ABOUT THIS TASK: Reproduce all the records word for word. Omit images.

+++ DATA IN THIS EXERCISE +++

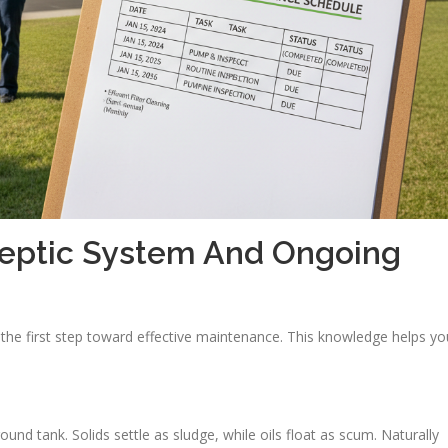
Septic System And Ongoing
the first step toward effective maintenance. This knowledge helps yo
.
d tank. Solids settle as sludge, while oils float as scum. Naturally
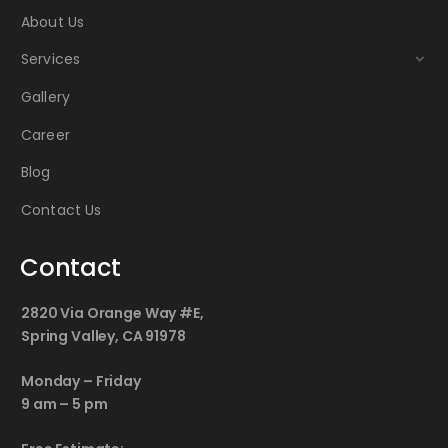
About Us
Services
Gallery
Career
Blog
Contact Us
Contact
2820 Via Orange Way #E,
Spring Valley, CA 91978
Monday – Friday
9 am – 5 pm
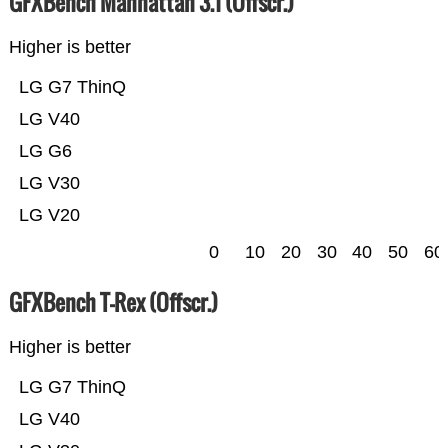
GFXBench Manhattan 3.1 (Offscr.)
Higher is better
LG G7 ThinQ
LG V40
LG G6
LG V30
LG V20
0
10
20
30
40
50
60
GFXBench T-Rex (Offscr.)
Higher is better
LG G7 ThinQ
LG V40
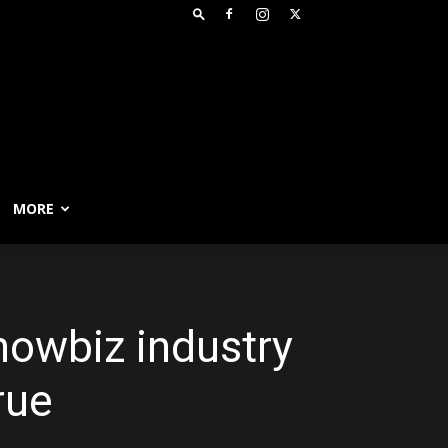
MORE
howbiz industry
rue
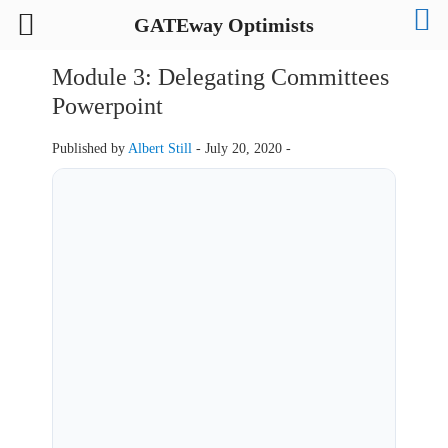
GATEway Optimists
Module 3: Delegating Committees
Powerpoint
Published by
Albert Still
-
July 20, 2020 -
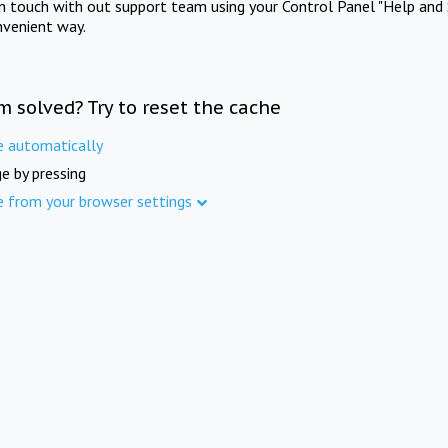
in touch with out support team using your Control Panel "Help and 
nvenient way.
m solved? Try to reset the cache
e automatically
e by pressing
e from your browser settings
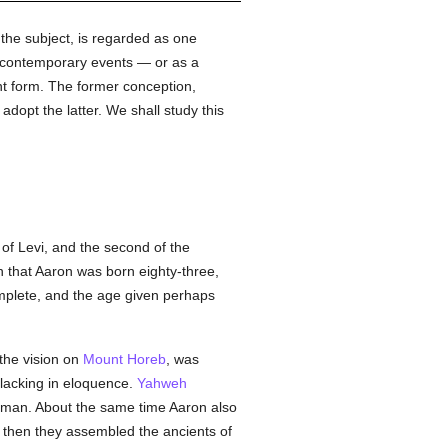
 the subject, is regarded as one
f contemporary events — or as a
ent form. The former conception,
adopt the latter. We shall study this
of Levi, and the second of the
n that Aaron was born eighty-three,
omplete, and the age given perhaps
 the vision on
Mount Horeb
, was
 lacking in eloquence.
Yahweh
man. About the same time Aaron also
; then they assembled the ancients of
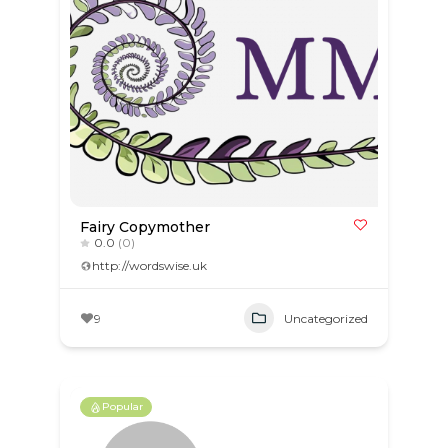
Fairy Copymother
0.0
(0)
http://wordswise.uk
9
Uncategorized
Popular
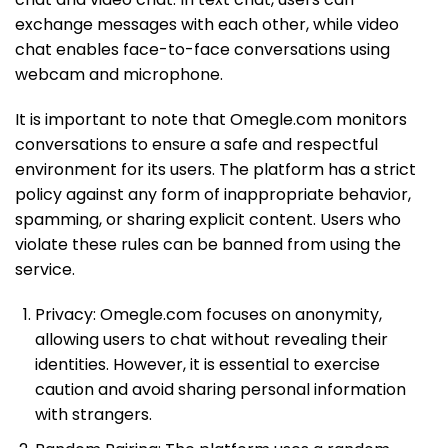
exchange messages with each other, while video
chat enables face-to-face conversations using
webcam and microphone.
It is important to note that Omegle.com monitors
conversations to ensure a safe and respectful
environment for its users. The platform has a strict
policy against any form of inappropriate behavior,
spamming, or sharing explicit content. Users who
violate these rules can be banned from using the
service.
Privacy: Omegle.com focuses on anonymity,
allowing users to chat without revealing their
identities. However, it is essential to exercise
caution and avoid sharing personal information
with strangers.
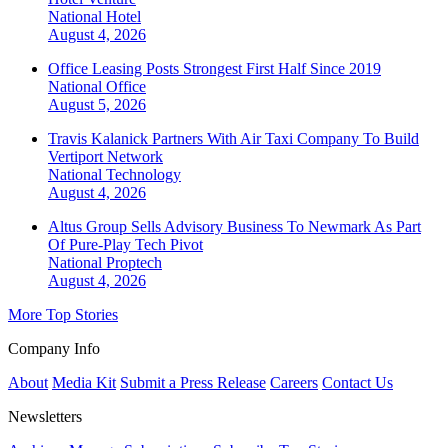
National
Hotel
August 4, 2026
Office Leasing Posts Strongest First Half Since 2019
National
Office
August 5, 2026
Travis Kalanick Partners With Air Taxi Company To Build
Vertiport Network
National
Technology
August 4, 2026
Altus Group Sells Advisory Business To Newmark As Part
Of Pure-Play Tech Pivot
National
Proptech
August 4, 2026
More Top Stories
Company Info
About
Media Kit
Submit a Press Release
Careers
Contact Us
Newsletters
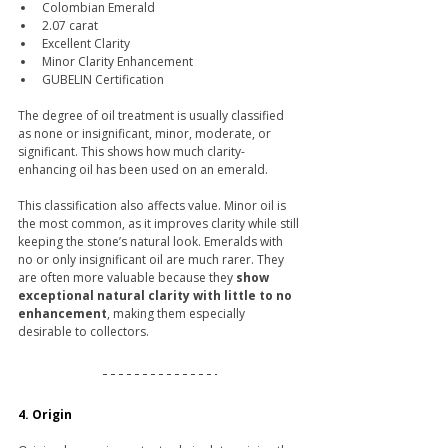
Colombian Emerald
2.07 carat
Excellent Clarity
Minor Clarity Enhancement
GUBELIN Certification
The degree of oil treatment is usually classified 
as none or insignificant, minor, moderate, or 
significant. This shows how much clarity-
enhancing oil has been used on an emerald.
This classification also affects value. Minor oil is 
the most common, as it improves clarity while still 
keeping the stone’s natural look. Emeralds with 
no or only insignificant oil are much rarer. They 
are often more valuable because they 
show 
exceptional natural clarity with little to no 
enhancement
, making them especially 
desirable to collectors.
4. Origin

+++

YOUR SOLUTION:
Septic System And Ongoing
the first step toward effective maintenance. This knowledge helps yo
.
d tank. Solids settle as sludge, while oils float as scum. Naturally
About Us
Services
Gallery
Career
Blog
Contact Us
Contact
2820 Via Orange Way #E,
Spring Valley, CA 91978
Monday – Friday
9 am – 5 pm
GFXBench Manhattan 3.1 (Offscr.)
Higher is better
LG G7 ThinQ
LG V40
LG G6
LG V30
LG V20
0
10
20
30
40
50
60
GFXBench T-Rex (Offscr.)
Higher is better
LG G7 ThinQ
LG V40
MORE
howbiz industry
rue
GATEway Optimists
Module 3: Delegating Committees
Powerpoint
Published by
Albert Still
-
July 20, 2020 -
in touch with out support team using your Control Panel "Help and 
nvenient way.
m solved? Try to reset the cache
e automatically
e by pressing
e from your browser settings
 the subject, is regarded as one
f contemporary events — or as a
ent form. The former conception,
adopt the latter. We shall study this
of Levi, and the second of the
n that Aaron was born eighty-three,
omplete, and the age given perhaps
 the vision on
Mount Horeb
, was
 lacking in eloquence.
Yahweh
man. About the same time Aaron also
; then they assembled the ancients of
Fairy Copymother
0.0
(0)
http://wordswise.uk
9
Uncategorized
Popular
exchange messages with each other, while video
chat enables face-to-face conversations using
webcam and microphone.
It is important to note that Omegle.com monitors
conversations to ensure a safe and respectful
environment for its users. The platform has a strict
policy against any form of inappropriate behavior,
spamming, or sharing explicit content. Users who
violate these rules can be banned from using the
service.
Privacy: Omegle.com focuses on anonymity,
allowing users to chat without revealing their
identities. However, it is essential to exercise
caution and avoid sharing personal information
with strangers.
National
Hotel
August 4, 2026
Office Leasing Posts Strongest First Half Since 2019
National
Office
August 5, 2026
Travis Kalanick Partners With Air Taxi Company To Build
Vertiport Network
National
Technology
August 4, 2026
Altus Group Sells Advisory Business To Newmark As Part
Of Pure-Play Tech Pivot
National
Proptech
August 4, 2026
More Top Stories
Company Info
About
Media Kit
Submit a Press Release
Careers
Contact Us
Newsletters
Colombian Emerald
2.07 carat
Excellent Clarity
Minor Clarity Enhancement
GUBELIN Certification
The degree of oil treatment is usually classified 
as none or insignificant, minor, moderate, or 
significant. This shows how much clarity-
enhancing oil has been used on an emerald.
This classification also affects value. Minor oil is 
the most common, as it improves clarity while still 
keeping the stone’s natural look. Emeralds with 
no or only insignificant oil are much rarer. They 
are often more valuable because they 
show 
exceptional natural clarity with little to no 
enhancement
, making them especially 
desirable to collectors.
4. Origin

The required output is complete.